Hi @newbie vaper ...I also have the Twisp. If you are getting a burnt taste, please make sure that your wicks are soaked with the liquid, to do this just turn your Twisp upside down and let the liquid soak into the wicks. A burnt taste usually occurs when the wicks are dry. Other than that, after a few months of use, the coil begins to wear our and you will always get a burnt taste, this means that the coil needs to be replaced. But since you said you only had it for 3 days, the coil should still be fine.

Reactions: Agree 2


----------



## annemarievdh

I also started with a twisp, I had to make sure the coil is soaked in the liquid every time I wanted a vape otherwise I got a burnt taste. Like @Avikaar Sonlall said, 3 days is a bit quick to replace the coil. But mine only lasted a week before I had to change it for a new coil.

Reactions: Agree 1


----------



## Mufasa

I agree with @annemarievdh and @Avikaar Sonlall . Turn the Twisp almost horizontal and then just roll it to get the wick covered. It wasn't a big deal for me. It kept my hands busy.

Reactions: Agree 1


----------



## Andre

Avikaar Sonlall said:


> Hi @newbie vaper ...I also have the Twisp. If you are getting a burnt taste, please make sure that your wicks are soaked with the liquid, to do this just turn your Twisp upside down and let the liquid soak into the wicks. A burnt taste usually occurs when the wicks are dry. Other than that, after a few months of use, the coil begins to wear our and you will always get a burnt taste, this means that the coil needs to be replaced. But since you said you only had it for 3 days, the coil should still be fine.


Wow, a few months on a coil. Mine also just lasted for about a week, two at the most.

Reactions: Agree 1


----------



## twispcig

@Avikaar Sonlall offered good advice! If it is new, the coil won't be worn out yet, so just make sure the wick of your coil is wet and don't let your flavour get too low.

Reactions: Agree 1


----------



## Silver

Welcome to the forum @twispcig 
I assume you are a representative for Twisp SA?
If so, welcome to the forum and glad you have joined. 

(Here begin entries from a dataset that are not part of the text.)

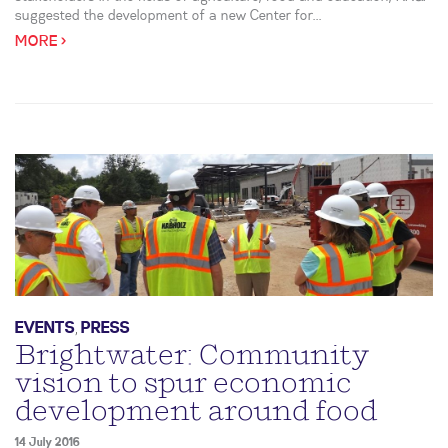
suggested the development of a new Center for...
MORE >
EVENTS
,
PRESS
Brightwater: Community
vision to spur economic
development around food
14 July 2016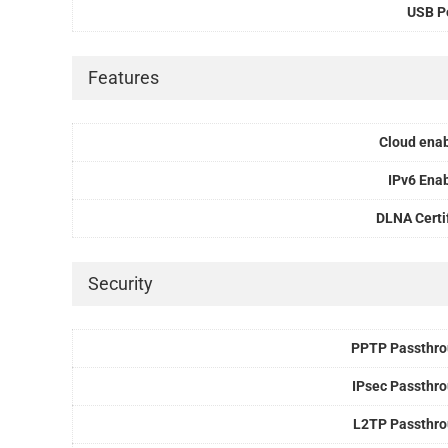
USB P
Features
Cloud ena
IPv6 Ena
DLNA Certi
Security
PPTP Passthr
IPsec Passthr
L2TP Passthr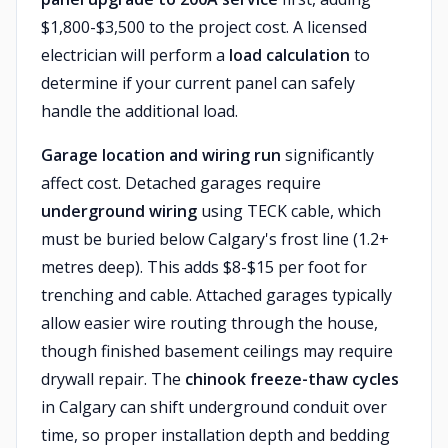
$1,800-$3,500 to the project cost. A licensed
electrician will perform a
load calculation
to
determine if your current panel can safely
handle the additional load.
Garage location and wiring run
significantly
affect cost. Detached garages require
underground wiring
using TECK cable, which
must be buried below Calgary's frost line (1.2+
metres deep). This adds $8-$15 per foot for
trenching and cable. Attached garages typically
allow easier wire routing through the house,
though finished basement ceilings may require
drywall repair. The
chinook freeze-thaw cycles
in Calgary can shift underground conduit over
time, so proper installation depth and bedding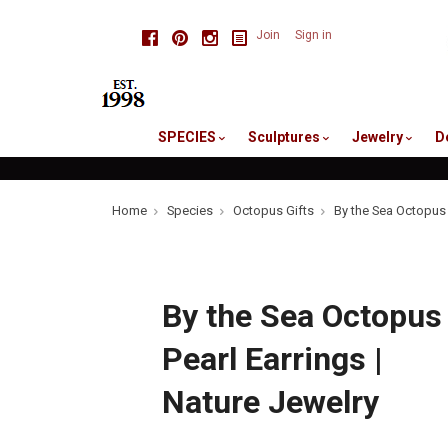
skip
Facebook
Pinterest
Instagram
Join
Sign in
to
me
SPECIES
Sculptures
Jewelry
D
Home
Species
Octopus Gifts
By the Sea Octopus 
By the Sea Octopus
Pearl Earrings |
Nature Jewelry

Would be a good idea to introduce yourself in the "introduce yourself" thread
There is a quick link to that thread in the Welcome box in the top right hand side of the page


----------



## Avikaar Sonlall

@Matthee Sorry I forget to mention, the reason why my coil lasts so long is because I do not vape a lot. I take an average of 60-80 puffs a day which is why my coils last so long.

Reactions: Like 1


----------



## Andre

Avikaar Sonlall said:


> @Matthee Sorry I forget to mention, the reason why my coil lasts so long is because I do not vape a lot. I take an average of 60-80 puffs a day which is why my coils last so long.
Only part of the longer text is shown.